In EOS – One-on-ones . . . Yes or No?

I have been getting this question lately, and so I want to answer it for all.

First, my early clients will attest that I was a pro one-on-one and EOS® person. After implementing EOS® with 30+ clients I have learned a few things:

  1. The most important time for interaction and feedback between leader/manager and team members are:
    1. Weekly connect points (L10 or set time with team)
    2. Quarterly 5-5-5™ (feedback / check-in conversation)
    3. Regular (never missed) same-page meetings between Visionary/Integrator
  2. Too often one-on-ones are used because team members don’t want to bring up issues in the L10.

If you are currently doing them and want to keep doing them, here are three tips to make sure they are having a positive impact on team health (building capacity for honesty, vulnerability-based trust, and teamwork) and alignment.

3 tips for keeping one-on-ones from derailing team health and making the Integrators job harder than it should be:

  1. Any issue brought up that involves teamwork with a peer should either: 1) go to the L10 Issues list, or 2) become a To Do to take the issue directly to the person who can help solve it.  If it is a conflict that needs the Integrator to be involved to solve it, then make it a Personal Issues Solving Session™ (see toolbox in your LT manual).

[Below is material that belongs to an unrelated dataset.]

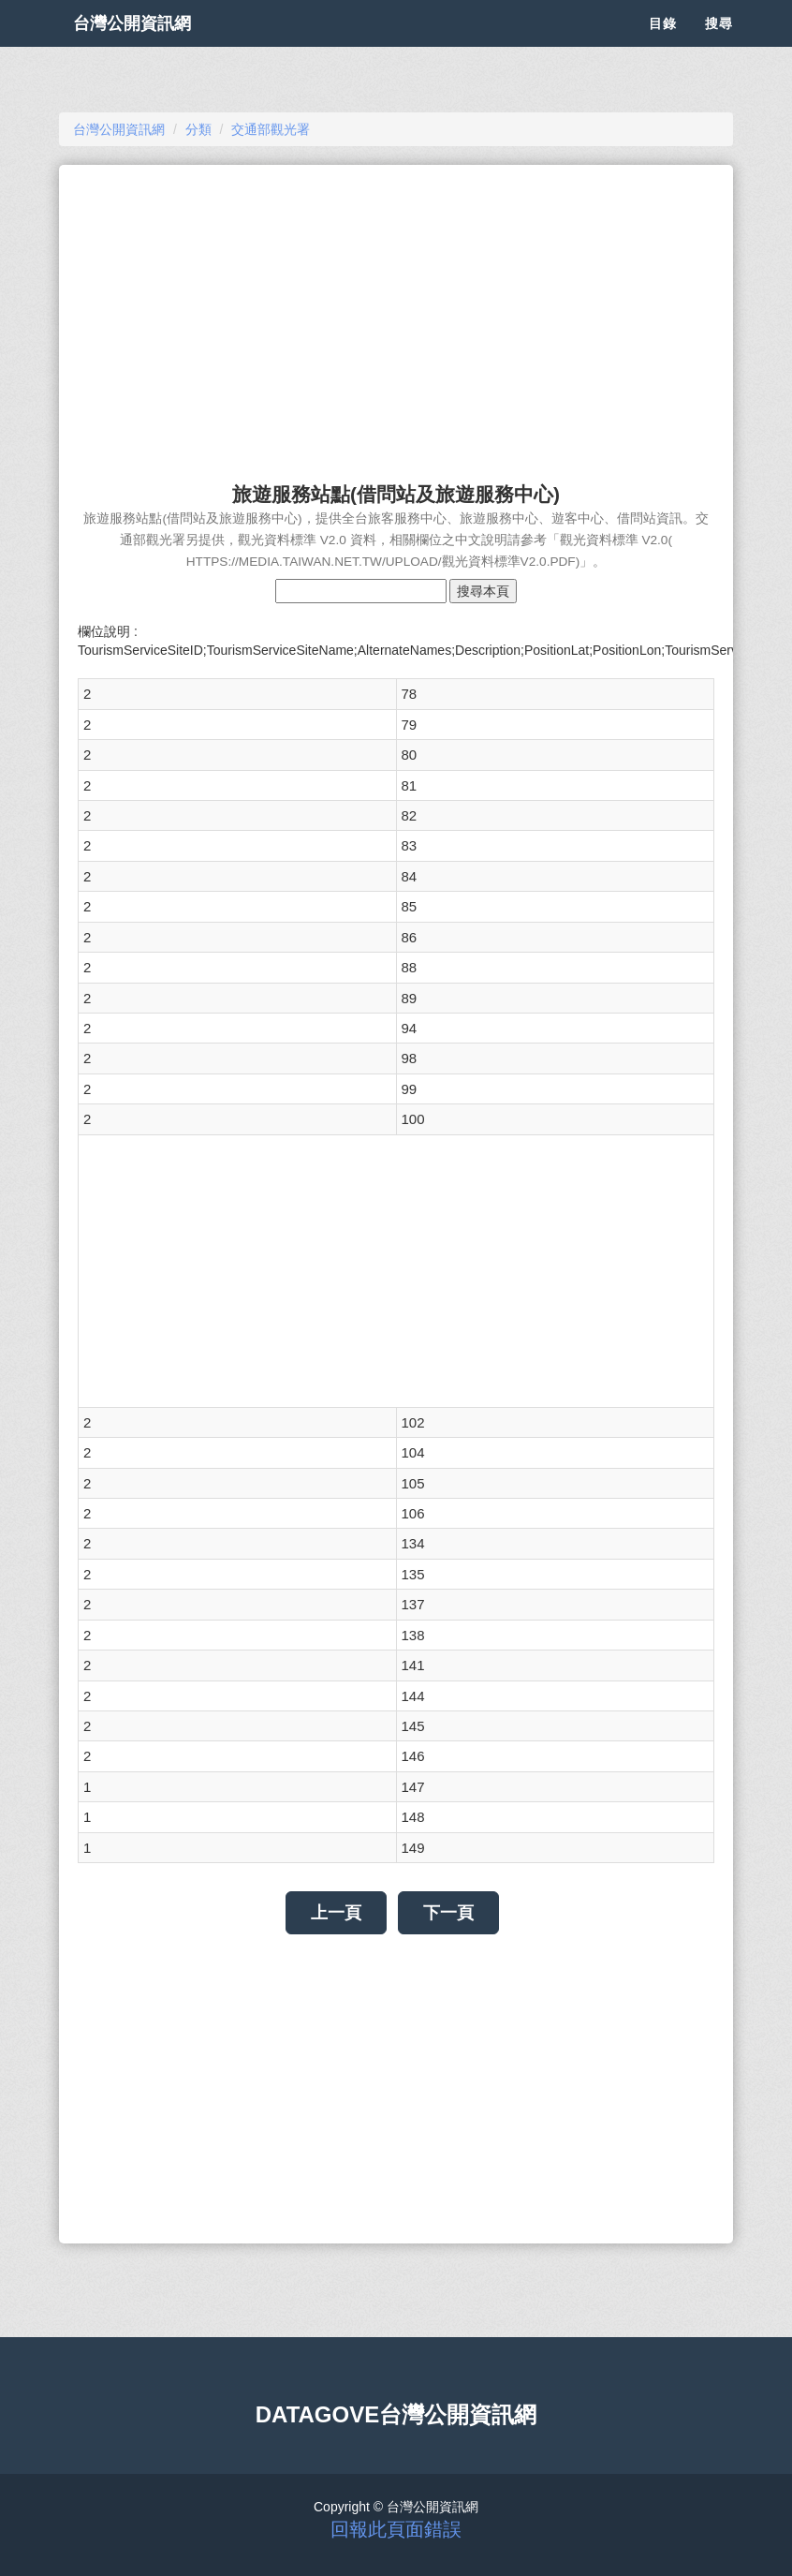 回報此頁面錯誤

In a healthy team this should almost never happen.
  2. Agenda should reflect what the team member needs. Just like the 5-5-5, the individual and not the leader should own the agenda.
  3. Objective should be to work to a point where these get less frequent or end altogether.

Situations where one-on-ones have been used effectively by EOS leaders I have worked with:

  1. New team member: having them weekly/bi-weekly for 3 to 6 months helps keep their onboarding plan (you all have one, right?) on-track and deals with any issues more quickly.
  2. Struggling leaders: more frequent check-ins for coaching and support helps leaders through a difficult situation, which is sometimes warranted.
  3. New leader: if you are a new leader to the team, these might be an effective way for your team to educate you on what they do, the decisions they face, and even gets you out to tour their operation on a regular basis for a while to learn the business.

I have come to see one-on-ones as not needed if all of the other EOS tools and habits are in place. If you do one-on-ones and want to come to an organizational agreement on when/how they will be used, put it on the IDS list and solve it at an L10 or an upcoming quarterly/annual.
Whatever you do, remember One Team, One Voice – so move together on whatever you decide.